Cytologically, Smejkal et al demonstrated ring shaped nucleoli by toluidine blue staining, and the cytoplasmic negativity for acid phosphatase in the follicular cells of Graves’ disease patients treated with carbimazole. These changes were similar to those of benign conditions and were noted even in large, bizarre nuclei, indicating that a malignant origin of such nuclei was unlikely. It was also noted that these changes did not have any relation to the length of treatment, the age of the patient, or the dose of the drug used.
We also excluded the possibility of a dyshormonogenetic goiter/malignant suspicion by the mode of clinical presentation, such as age of the patient and features of thyrotoxicosis cytologic picture lacking macronuclei and a colloid background of the cytologic smears.
The therapy induced cytologic change in Graves’ disease as well as a dyshormonogenetic goiter may often simulate malignancy in which case knowledge of complete clinical picture with hormonal levels is highly essential for an accurate interpretation and diagnosis. In our case, hormonal levels were indicative of primary thyrotoxicosis.

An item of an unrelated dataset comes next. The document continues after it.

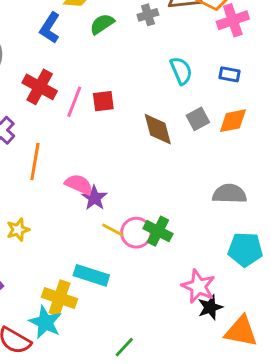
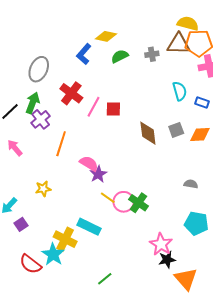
cyan semicircle: (181, 71) -> (180, 91), moved
gray semicircle: (230, 194) -> (191, 184), size x0.6
orange triangle: (241, 331) -> (186, 279), turned 30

As we were aware of the fact that the patient was a known case of Graves’ disease, an attempt to obtain further clinical details was made and we learnt that the patient had carbimazole treatment for Graves’ disease.

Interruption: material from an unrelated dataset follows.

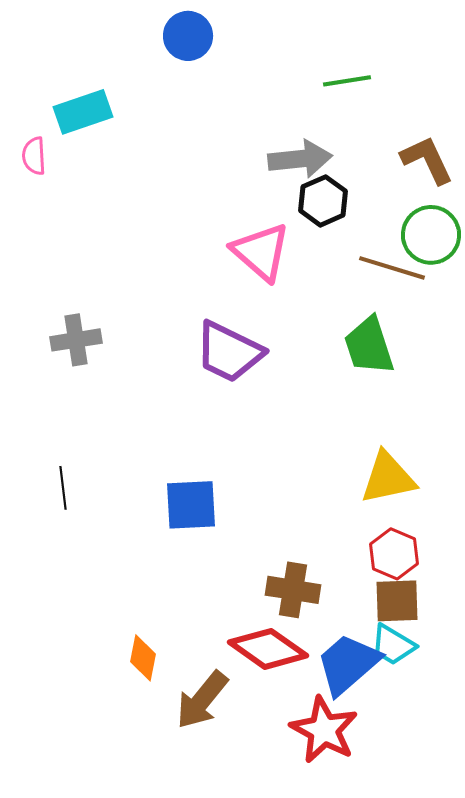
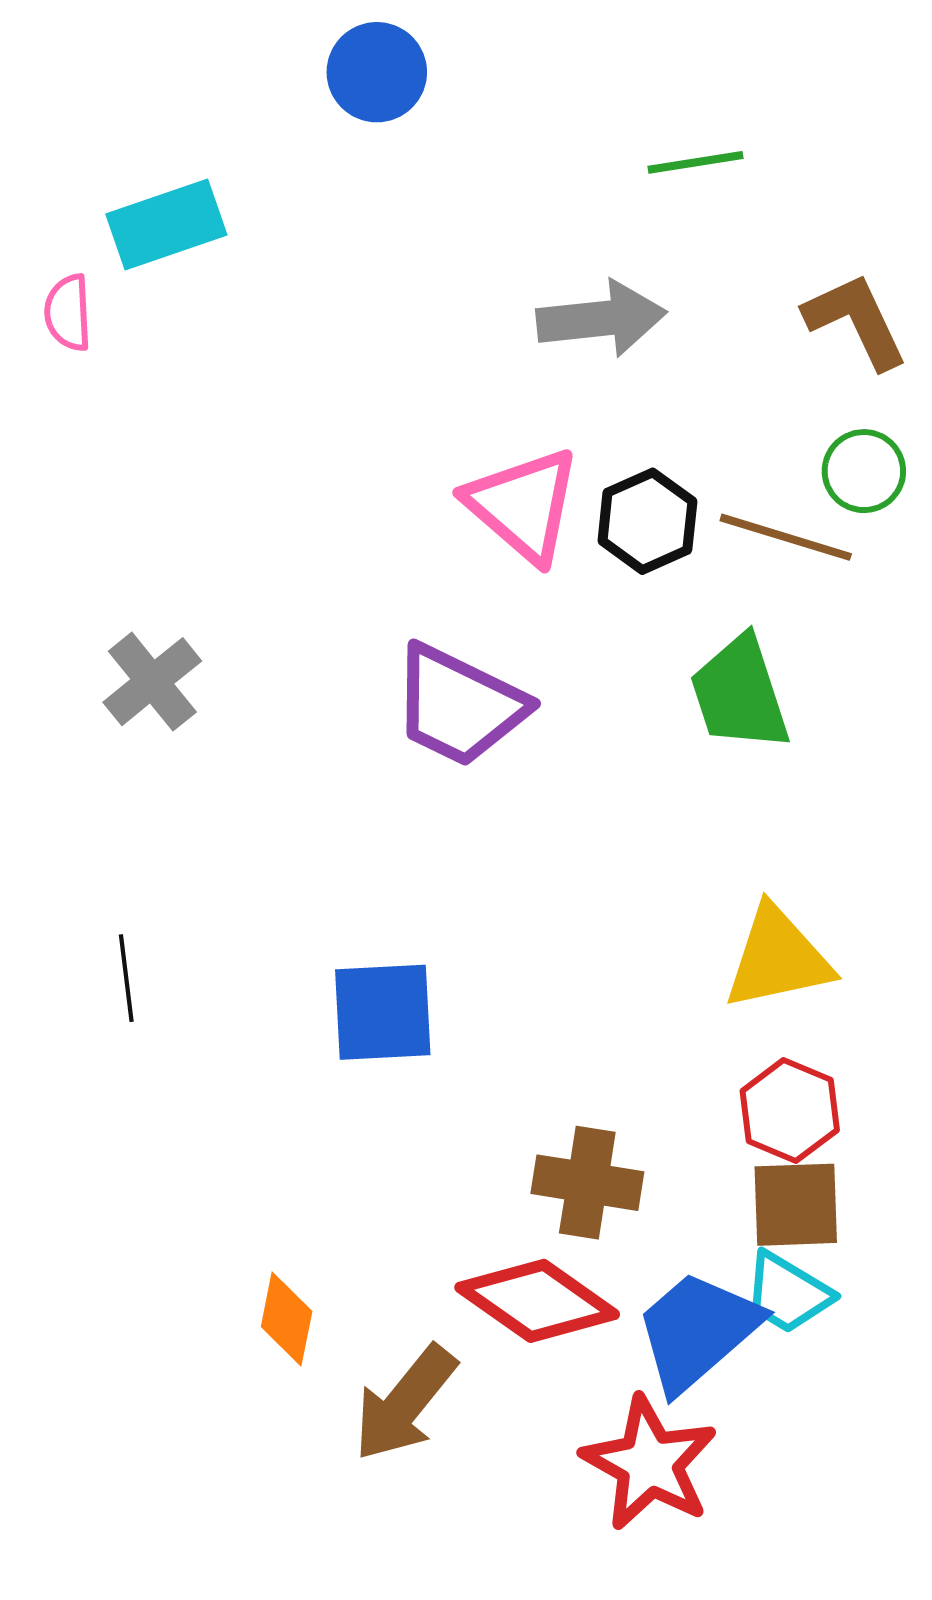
black hexagon: (323, 201) -> (647, 521), moved
green circle: (431, 235) -> (864, 471), size x0.7
gray cross: (76, 340) -> (152, 682), turned -30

The cytologic changes described in our case were somewhat similar to those described for RaI induced change though our patient had not received RaI. The bizarre nuclei are the only finding described in Graves’ disease treated with carbimazole which of course was seen in our case too.
Together with clinical-biochemical evaluation, FNAC remains the first-line diagnostic test in the management of thyroid nodules. A varied cytomorphologic features can present in patients receiving carbimazole therapy in Graves’ disease leading to serious diagnostic dilemma. A careful cytologic interpretation with complete clinical details, including that of hormonal levels and the treatment history can avoid unnecessary cytologic interpretive confusions.
Ethics approval and consent to participate: All procedures performed in studies involving human participants were in accordance with the ethical standards of the institutional and/or national research committee. Informed consent was obtained from individual participant included in the study.
Consent for publication: Written consent was obtained from individual participant included in the study.
Availability of data and materials: All the data regarding the findings are available within the manuscript.
Competing interests: NIL
TS carried out concepts & design, literature search, participated in clinical study and will stand as guarantor also. HP carried out data acquisition, data analysis & manuscript preparation. BK carried out concepts & design, literature search. YS participated in clinical study & manuscript review. RA participated in clinical study & manuscript review. NH carried out literature search & data acquisition. All the authors have read & approved the final manuscript.